▶ Extracted entries:

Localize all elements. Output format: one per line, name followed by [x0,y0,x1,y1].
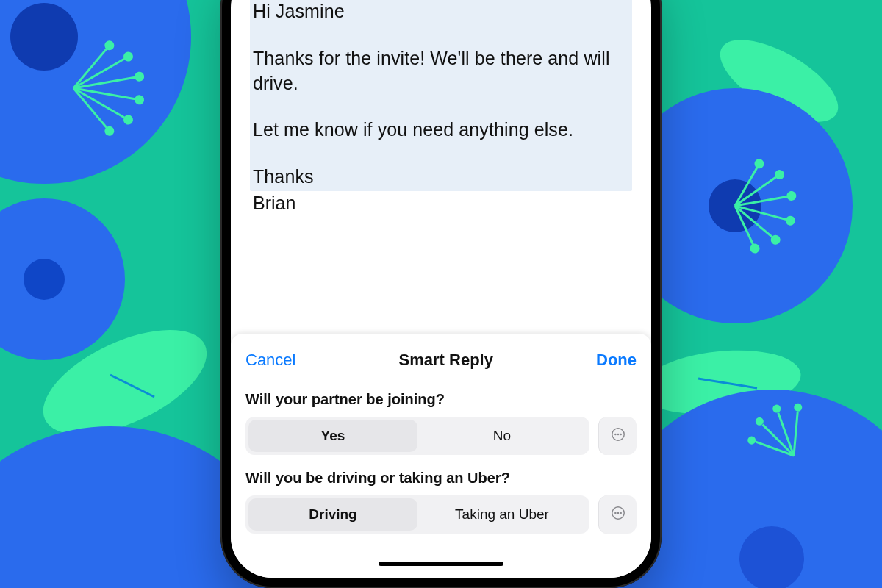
question-transport: Will you be driving or taking an Uber? D… [245,470,637,534]
option-yes[interactable]: Yes [248,420,417,452]
svg-point-47 [773,405,781,412]
question-label: Will your partner be joining? [245,391,637,408]
home-indicator[interactable] [379,562,503,566]
question-partner: Will your partner be joining? Yes No [245,391,637,455]
option-uber[interactable]: Taking an Uber [417,498,587,531]
smart-reply-sheet: Cancel Smart Reply Done Will your partne… [231,334,651,578]
svg-point-9 [10,3,78,71]
more-options-button[interactable] [598,495,637,534]
segmented-control-partner: Yes No [245,417,589,455]
svg-point-16 [739,526,804,588]
cancel-button[interactable]: Cancel [245,351,295,370]
more-options-button[interactable] [598,417,637,455]
email-body-line: Thanks for the invite! We'll be there an… [253,46,628,96]
svg-point-25 [135,96,144,104]
svg-point-37 [786,216,795,225]
phone-screen: Hi Jasmine Thanks for the invite! We'll … [231,0,651,578]
email-greeting: Hi Jasmine [253,0,628,24]
svg-point-57 [620,512,622,514]
svg-point-52 [617,434,619,436]
svg-point-53 [620,434,622,436]
option-no[interactable]: No [417,420,587,452]
svg-point-23 [135,72,144,81]
svg-point-51 [614,434,617,436]
sheet-title: Smart Reply [399,351,493,370]
done-button[interactable]: Done [596,351,637,370]
phone-frame: Hi Jasmine Thanks for the invite! We'll … [220,0,662,588]
email-compose-area: Hi Jasmine Thanks for the invite! We'll … [231,0,651,225]
svg-point-55 [614,512,617,514]
svg-point-11 [24,259,65,300]
ellipsis-icon [610,426,626,445]
email-closing-line: Let me know if you need anything else. [253,118,628,143]
email-body-selected[interactable]: Hi Jasmine Thanks for the invite! We'll … [250,0,632,191]
svg-point-49 [795,404,801,411]
email-signoff: Thanks [253,165,628,190]
question-label: Will you be driving or taking an Uber? [245,470,637,487]
svg-point-35 [787,192,796,201]
segmented-control-transport: Driving Taking an Uber [245,495,589,534]
email-sender-name: Brian [250,191,632,225]
svg-point-56 [617,512,619,514]
ellipsis-icon [610,505,626,524]
svg-point-43 [748,437,756,444]
sheet-header: Cancel Smart Reply Done [245,344,637,376]
option-driving[interactable]: Driving [248,498,417,531]
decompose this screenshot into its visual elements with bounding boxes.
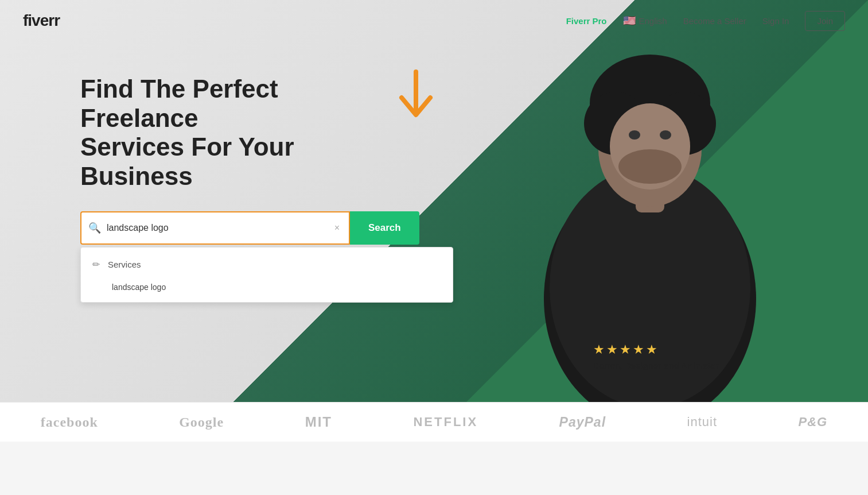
search-dropdown: ✏ Services landscape logo bbox=[80, 247, 453, 303]
svg-point-9 bbox=[660, 130, 671, 140]
brand-intuit: intuit bbox=[687, 415, 717, 430]
brand-google: Google bbox=[179, 415, 224, 430]
brand-mit: MIT bbox=[305, 414, 332, 430]
search-icon: 🔍 bbox=[88, 222, 101, 234]
star-5: ★ bbox=[646, 342, 657, 357]
star-1: ★ bbox=[593, 342, 605, 357]
pencil-icon: ✏ bbox=[92, 259, 100, 270]
svg-point-8 bbox=[629, 130, 640, 140]
star-4: ★ bbox=[633, 342, 644, 357]
brand-facebook: facebook bbox=[41, 415, 98, 430]
brand-paypal: PayPal bbox=[559, 415, 606, 430]
dropdown-category-item[interactable]: ✏ Services bbox=[81, 252, 453, 277]
logo[interactable]: fiverr bbox=[23, 11, 60, 30]
search-row: 🔍 × Search bbox=[80, 211, 459, 245]
reviewer-name: Darren, Designer and Animator bbox=[593, 361, 719, 370]
search-input[interactable] bbox=[107, 223, 332, 233]
language-label: English bbox=[639, 16, 667, 26]
fiverr-pro-link[interactable]: Fiverr Pro bbox=[566, 16, 607, 26]
language-selector[interactable]: 🇺🇸 English bbox=[623, 14, 667, 27]
clear-icon[interactable]: × bbox=[332, 221, 342, 235]
dropdown-suggestion-item[interactable]: landscape logo bbox=[81, 277, 453, 297]
star-3: ★ bbox=[620, 342, 631, 357]
brand-netflix: NETFLIX bbox=[413, 415, 478, 430]
hero-title: Find The Perfect Freelance Services For … bbox=[80, 75, 402, 191]
become-seller-link[interactable]: Become a Seller bbox=[683, 16, 746, 26]
flag-icon: 🇺🇸 bbox=[623, 14, 636, 27]
dropdown-category-label: Services bbox=[108, 260, 141, 269]
hero-section: Find The Perfect Freelance Services For … bbox=[0, 0, 868, 402]
main-nav: Fiverr Pro 🇺🇸 English Become a Seller Si… bbox=[566, 11, 845, 31]
join-button[interactable]: Join bbox=[805, 11, 845, 31]
sign-in-link[interactable]: Sign In bbox=[762, 16, 789, 26]
header: fiverr Fiverr Pro 🇺🇸 English Become a Se… bbox=[0, 0, 868, 41]
star-rating-block: ★ ★ ★ ★ ★ Darren, Designer and Animator bbox=[593, 342, 719, 370]
hero-content: Find The Perfect Freelance Services For … bbox=[80, 75, 459, 245]
search-box: 🔍 × bbox=[80, 211, 350, 245]
search-button[interactable]: Search bbox=[350, 211, 419, 245]
star-2: ★ bbox=[606, 342, 618, 357]
search-container: 🔍 × Search ✏ Services landscape logo bbox=[80, 211, 459, 245]
svg-point-10 bbox=[618, 149, 682, 184]
brand-pg: P&G bbox=[798, 415, 827, 430]
brands-bar: facebook Google MIT NETFLIX PayPal intui… bbox=[0, 402, 868, 442]
stars-container: ★ ★ ★ ★ ★ bbox=[593, 342, 657, 357]
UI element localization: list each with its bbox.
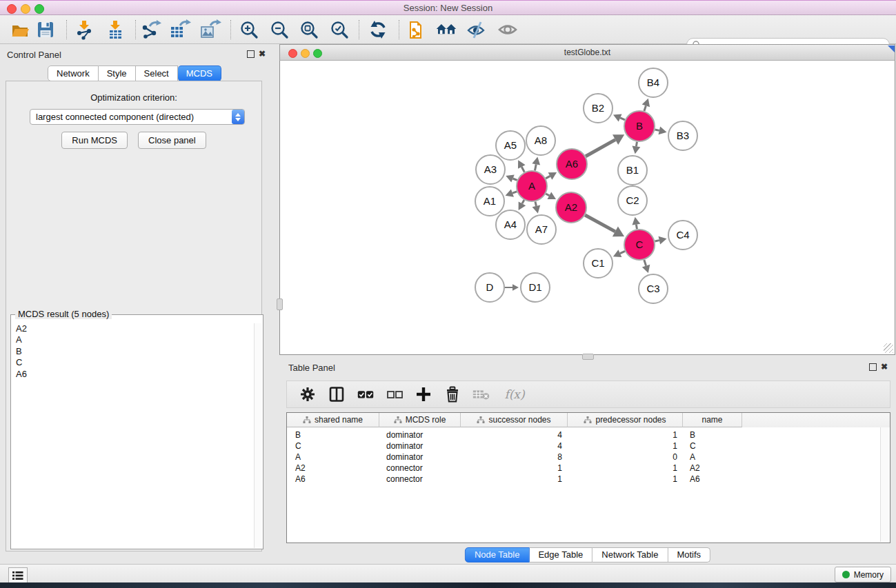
tab-edge-table[interactable]: Edge Table [529,547,593,562]
edge-B-B1[interactable] [632,142,640,154]
table-cell[interactable]: 8 [461,452,562,463]
table-cell[interactable]: A6 [295,474,306,485]
export-image-button[interactable] [199,19,221,40]
table-cell[interactable]: dominator [386,440,423,452]
column-header-predecessor-nodes[interactable]: predecessor nodes [568,413,683,427]
node-C2[interactable]: C2 [618,186,647,215]
delete-table-button[interactable] [472,385,491,404]
node-A[interactable]: A [517,171,547,201]
edge-C-C1[interactable] [613,250,625,257]
tab-network-table[interactable]: Network Table [593,547,668,562]
run-mcds-button[interactable]: Run MCDS [61,132,128,149]
memory-button[interactable]: Memory [835,567,891,582]
show-columns-button[interactable] [327,385,346,404]
save-session-button[interactable] [34,19,57,40]
table-cell[interactable]: A2 [295,463,306,474]
float-panel-icon[interactable] [247,50,255,58]
node-table[interactable]: shared nameMCDS rolesuccessor nodesprede… [286,412,890,543]
zoom-in-button[interactable] [238,19,260,40]
close-panel-button[interactable]: Close panel [138,132,206,149]
open-file-button[interactable] [9,19,31,40]
tab-node-table[interactable]: Node Table [465,547,530,562]
close-table-panel-icon[interactable]: ✖ [881,363,888,371]
table-cell[interactable]: dominator [386,429,423,440]
tab-mcds[interactable]: MCDS [178,65,221,81]
add-column-button[interactable] [414,385,433,404]
node-C4[interactable]: C4 [668,221,697,250]
network-window-titlebar[interactable]: testGlobe.txt [279,44,895,61]
edge-A-A1[interactable] [506,189,517,196]
float-table-panel-icon[interactable] [869,363,877,371]
result-item[interactable]: C [16,357,254,368]
criterion-dropdown[interactable]: largest connected component (directed) [30,109,245,125]
edge-B-B4[interactable] [642,99,650,111]
window-titlebar[interactable]: Session: New Session [0,0,896,15]
table-cell[interactable]: 1 [461,474,562,485]
zoom-fit-button[interactable] [298,19,320,40]
node-C[interactable]: C [624,230,655,260]
table-cell[interactable]: A [295,452,301,463]
zoom-out-button[interactable] [268,19,290,40]
node-A3[interactable]: A3 [476,155,505,184]
home-button[interactable] [435,19,457,40]
table-cell[interactable]: 1 [461,463,562,474]
node-A2[interactable]: A2 [556,192,586,223]
task-history-button[interactable] [8,567,28,583]
node-B2[interactable]: B2 [584,94,613,123]
tab-select[interactable]: Select [136,65,178,81]
mcds-result-list[interactable]: A2ABCA6 [12,323,254,547]
node-A4[interactable]: A4 [496,210,525,239]
node-B1[interactable]: B1 [618,156,647,185]
tab-style[interactable]: Style [99,65,136,81]
tab-network[interactable]: Network [48,65,99,81]
table-cell[interactable]: 4 [461,429,562,440]
table-cell[interactable]: A [690,452,695,463]
edge-A6-B[interactable] [586,134,624,156]
node-C3[interactable]: C3 [639,274,668,303]
table-cell[interactable]: A2 [690,463,700,474]
export-table-button[interactable] [169,19,191,40]
result-item[interactable]: B [16,346,254,357]
table-cell[interactable]: dominator [386,452,423,463]
edge-B-B3[interactable] [655,127,666,135]
network-graph[interactable]: B4B2BB3B1A5A8A6A3AA1C2A2A4A7C4CC1C3DD1 [280,61,895,354]
table-cell[interactable]: connector [386,463,423,474]
network-from-file-button[interactable] [407,19,429,40]
column-header-name[interactable]: name [683,413,742,427]
edge-C-C2[interactable] [632,217,640,230]
result-item[interactable]: A6 [16,369,254,380]
table-cell[interactable]: B [295,429,301,440]
table-scrollbar[interactable] [880,427,889,542]
edge-D-D1[interactable] [505,284,519,291]
column-header-shared-name[interactable]: shared name [287,413,379,427]
node-C1[interactable]: C1 [584,249,613,278]
node-A5[interactable]: A5 [496,131,525,160]
table-cell[interactable]: A6 [690,474,700,485]
table-settings-button[interactable] [298,385,317,404]
table-cell[interactable]: B [690,429,695,440]
import-network-button[interactable] [73,19,95,40]
node-B3[interactable]: B3 [668,121,697,150]
apply-layout-button[interactable] [367,19,389,40]
edge-A-A7[interactable] [532,201,541,213]
edge-A-A2[interactable] [546,192,556,200]
network-canvas[interactable]: B4B2BB3B1A5A8A6A3AA1C2A2A4A7C4CC1C3DD1 [279,61,895,355]
table-cell[interactable]: connector [386,474,423,485]
vertical-divider-handle[interactable] [277,298,283,310]
column-header-MCDS-role[interactable]: MCDS role [379,413,461,427]
edge-C-C4[interactable] [655,236,666,245]
unselect-all-rows-button[interactable] [385,385,404,404]
node-A1[interactable]: A1 [475,187,504,216]
edge-A-A5[interactable] [518,160,526,172]
edge-C-C3[interactable] [642,260,650,273]
result-item[interactable]: A [16,334,254,345]
table-cell[interactable]: 1 [568,440,677,452]
table-cell[interactable]: 1 [568,463,677,474]
result-list-scrollbar[interactable] [254,323,262,548]
result-item[interactable]: A2 [16,323,254,334]
node-B4[interactable]: B4 [639,68,668,97]
node-A7[interactable]: A7 [527,215,556,244]
export-network-button[interactable] [140,19,162,40]
import-table-button[interactable] [104,19,126,40]
node-D1[interactable]: D1 [521,273,550,302]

▶ About this task:
If a line of the entries contains the string "email", it counts; report how many such lines there are, as a bare number.

▶ Response to the exercise:
7